My biggest regret here is that we didn't track unload. It would have let us know if this "fake" performance improvement was internal or external.

Gilles renamed this task from Review firstPaint calculation for Chrome to Review Navigation Timing metrics.May 9 2017, 10:44 AM

Some more food for thought.

Because we don't record 0 values, there's no good way to combine the existing firstPaint, domComplete, domInteractive, etc. with the fetchStart metric in Grafana. Because the medians are the medians of expressed values, ignoring zeros, which is not the same as the real median if the 0 were reported and the fetchStart report rate matched firstPaint et al.

However, I believe that we have the EventLogging records for NavigationTiming, which will be missing the fetchStart field if it was 0. Meaning that we could in theory reconstruct the history of firstPaint and others as if they used fetchStart as their time origin, by re-processing EventLogging data.

And the same is probably true for metrics where we tracked start and end separately and we're considering merging them into a single diff metric.

If might be a big undertaking, @Krinkle might now more about how feasible that is, but if we change the NavTiming metrics and like the new version, it's nice to know that we might have a way to reconstruct historical data.

The question is whether it's worth all that effort.
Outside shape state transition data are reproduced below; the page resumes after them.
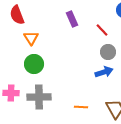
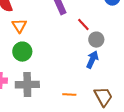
red line: (102, 30) -> (83, 25), moved
blue arrow: (104, 72) -> (92, 60), turned -48

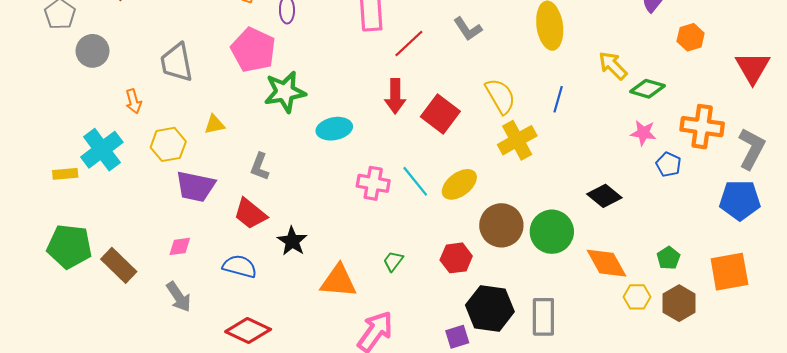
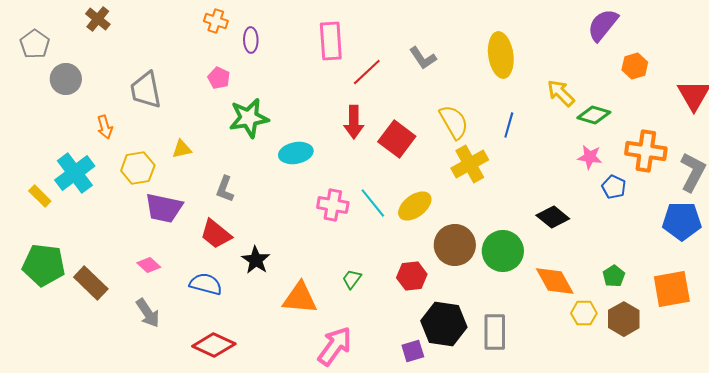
pink pentagon: (253, 50) -> (219, 78), size x0.5
yellow rectangle: (65, 174) -> (40, 196), turned 50
pink diamond: (180, 246) -> (149, 265), turned 50

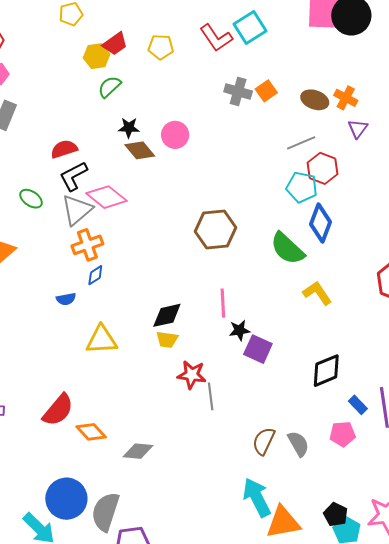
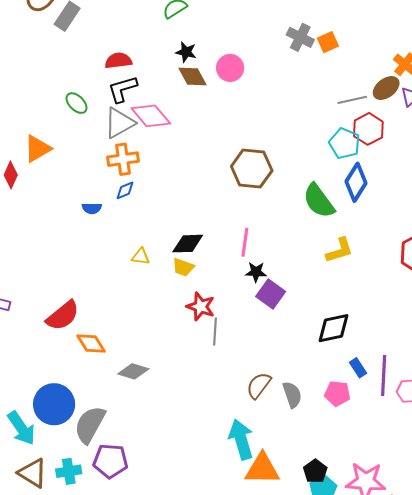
brown ellipse: (315, 100) -> (386, 88), moved, turned -68
yellow L-shape: (317, 293) -> (340, 250), turned 96
yellow triangle: (102, 340) -> (141, 257), moved, size x0.6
The fiscal year is ending, with its annual plan performance goals. We haven't set such goals for the next annual plan. I'm going to write a blog post about performance changes over the past year. For the next update like this, we can use the point where we changed metrics as the new reference. So I'm not sure it's that important to fix historical data.

When we do this, I think it will be a good opportunity to also collect requests and how many that is cached, let me do a small test that we can discuss tomorrow.
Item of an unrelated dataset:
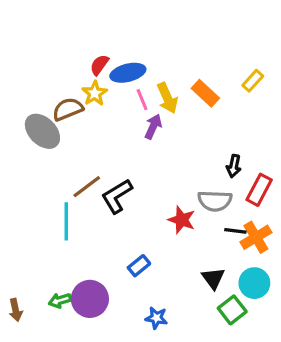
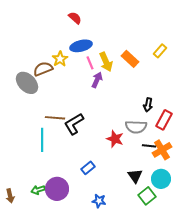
red semicircle: (99, 65) -> (75, 18), moved, turned 96
brown line: (87, 187) -> (55, 118), turned 42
You mean when the page itself is a cache hit? Not worrying about the resources on the page? I'm not sure that even that is possible without some usual guess work about times that represent a cache hit vs a network call:

In case where the user agent already has the domain information in cache, domainLookupStart and domainLookupEnd represent the times when the user agent starts and ends the domain data retrieval from the cache.

requestStart has the same property:

This attribute must return the time immediately before the user agent starts requesting the current document from the server, or from relevant application caches or from local resources.

That's all from the v2 spec which is more explicit in its definitions, I assume that the same is true for the v1 implementation.

The problem with all of that is that there might be some overlap between a cache hit on a very slow computer with a spinning disk and a cache miss on very fast computer with a very fast internet connection close to our DCs.

No I mean cache hit for resources but not sure how we should handle that with the ResourceLoader. First I though of simple solution just using Nav Timing V2 and Resource Timing V2 but that will not do see we will miss requests never being fired. What I'm really is after is getting numbers for making our synthetic testing more "real world", meaning how much of the page is cached.

We could have RL report how much it found in local storage and treat it the same as cache hits in resource timing. But we won't get the gzipped size in that case. I'm not sure what you want to count, though, request count or actual size.